Saturday, August 28, 2010

The Limitations of SPARQL

Recently, I have been looking at RDF model and try to compare that with the property graph model that I mention in a previous post. I also look at the SPARQL query model. While I think it is a very powerful query language based by variable bindings, I also observe a couple of limitations that it doesn't handle well.

Note that I haven't used SPARQL in very simple examples and don't claim to be expert in this area. I am hoping my post here can invite other SPARQL experts to share their experience.

Here are the limitations that I have seen.
Support of Negation

Because of the “Open World” assumption, SPARQL doesn’t support “negation” well, this means expressing "negation" in SPARQL is not easy.

  • Find all persons who is Bob’s friends but doesn’t know Java
  • Find all persons who know Bob but doesn't know Alice
Support of Path Expression

In SPARQL, expressing a variable length path is not easy.

  • Find all posts written by Bob’s direct and indirect friends (everyone reachable from Bob)
Predicates cannot have Properties
This may be a RDF limitation that SPARQL inherits. Since RDF represents everything in Triples. It is easy to implement properties of a Node using extra Triples, but it is very difficult to implement properties in Edges.

In SPARQL, there is no way to attaching a property to a “predicate”.

  • Bob knows Peter for 5 years
RDF inference Rule

Inference rules are build around RDFS and OWL which is focusing mainly on type and set relationships and is implemented using a Rule: (conditions => derived triple) expression. But it is not easy to express a derived triples whose object’s value is an expression of existing triples.

  • Family income is the sum of all individual member’s income
Support of Fuzzy Matches with Ranked results
SPARQL is based on a boolean query model which is designed for exact match. Express a fuzzy match with ranked result is very difficult.

  • Find the top 20 posts that is “similar” to this post ranked by degree of similarity (lets say similarity is measured by the number of common tags that the 2 posts share)

I am also very interested to see if there is any large scale deployment of RDF graph in real-life scenarios. I am not aware of any popular social network sites are using RDF to store the social graph or social activities. I guess this may be due to scalability of the RDF implementation today. I may be wrong though.

4 comments:

Anonymous said...

Thank you for this great blog :)

- PGore

Anonymous said...

Virtuoso's SPARQL-BI supports negation, transitive (variable length) path; combination of subqueries and custom aggregates is sufficient for ranking; reification support is no more weird than in RDF itself.

The only question is when these things will become standardized, not Virtuoso-specific, but note "when" in the question, not "whether" ;)

Ivan Mikhailov
OpenLink Software
http://virtuoso.openlinksw.com

danbri said...

Hi! Good stuff. Just a couple side comments re SPARQL.

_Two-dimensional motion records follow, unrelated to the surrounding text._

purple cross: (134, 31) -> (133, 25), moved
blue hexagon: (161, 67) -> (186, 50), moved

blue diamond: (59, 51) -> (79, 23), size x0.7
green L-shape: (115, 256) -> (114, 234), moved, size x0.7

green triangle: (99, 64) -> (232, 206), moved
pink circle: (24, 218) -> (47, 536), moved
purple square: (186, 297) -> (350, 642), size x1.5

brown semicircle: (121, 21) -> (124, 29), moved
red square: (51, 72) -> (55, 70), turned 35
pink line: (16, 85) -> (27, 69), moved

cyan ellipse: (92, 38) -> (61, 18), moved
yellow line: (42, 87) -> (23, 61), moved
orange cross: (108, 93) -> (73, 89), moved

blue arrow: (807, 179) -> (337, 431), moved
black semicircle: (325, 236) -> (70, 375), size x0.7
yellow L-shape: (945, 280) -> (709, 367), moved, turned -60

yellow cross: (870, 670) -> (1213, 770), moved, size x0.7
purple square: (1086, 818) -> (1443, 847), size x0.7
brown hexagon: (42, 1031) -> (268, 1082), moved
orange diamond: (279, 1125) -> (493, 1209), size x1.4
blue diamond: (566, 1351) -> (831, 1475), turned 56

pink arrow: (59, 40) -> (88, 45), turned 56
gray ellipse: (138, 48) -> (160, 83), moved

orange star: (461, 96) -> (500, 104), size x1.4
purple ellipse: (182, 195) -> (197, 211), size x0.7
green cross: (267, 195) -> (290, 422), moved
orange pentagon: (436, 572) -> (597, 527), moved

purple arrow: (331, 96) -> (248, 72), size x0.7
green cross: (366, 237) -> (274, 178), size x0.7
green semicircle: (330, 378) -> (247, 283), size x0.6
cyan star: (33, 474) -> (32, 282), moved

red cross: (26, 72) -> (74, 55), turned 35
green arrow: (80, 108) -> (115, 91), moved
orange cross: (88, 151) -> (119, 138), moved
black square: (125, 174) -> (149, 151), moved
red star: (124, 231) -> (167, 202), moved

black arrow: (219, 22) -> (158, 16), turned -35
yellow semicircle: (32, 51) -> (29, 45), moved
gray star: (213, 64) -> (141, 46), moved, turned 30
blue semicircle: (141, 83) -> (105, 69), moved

"Support of Path Expression
In SPARQL, expressing a variable length path is not easy. Find all posts written by Bob’s direct and indirect friends (everyone reachable from Bob)"

True of SPARQL 1.0, however v1.1 has a new [draft!] property paths feature, see http://www.w3.org/TR/sparql11-property-paths/
.. I'm sure the WG would appreciate review comments.


"Predicates cannot have Properties
This may be a RDF limitation that SPARQL inherits. Since RDF represents everything in Triples. It is easy to implement properties of a Node using extra Triples, but it is very difficult to implement properties in Edges."

Actually SPARQL is the only piece of the RDF universe that has a workaround for this, since SPARQL is a language for RDF data access, where the data can be a collection of graphs, you can attach information to groups of triples and query against that.

"In SPARQL, there is no way to attaching a property to a “predicate”. Bob knows Peter for 5 years"

To query against this, you'd need to couch it in terms of some property of the graph. Sometimes that works ok, sometimes it's a hack. In this case I think it'd be a hack :)

SELECT ?who WHERE { GRAPH ?g { foaf:knows> . } ?g eg:trueForYears "5" }

... yeah, not beautiful but it's a corner of SPARQL worth looking at, since it emphasises the need to super-impose graphs from different sources in an ad-hoc, pragmatic fashion.

Ankur Goel said...

Hi Ricky,

Support of negation:
I agree it doesn't have negation keyword but it has negation operator, using filter and optional we can implement negation

Support of Path Expression:
This is available now.

Predicates cannot have Properties:
True but it can be achieved using proper ontology. I echo danbri.

RDF inference Rule:
In my view, SPARQL/RDF are best suited, for creating and traversing the graph. Its not good if you are doing computation.Using inference it can generate the more triple that can be accessed using the defined ontology.
For example in your example we can add one more predicate "family income" and can put the computed income there either using direct logic or inference.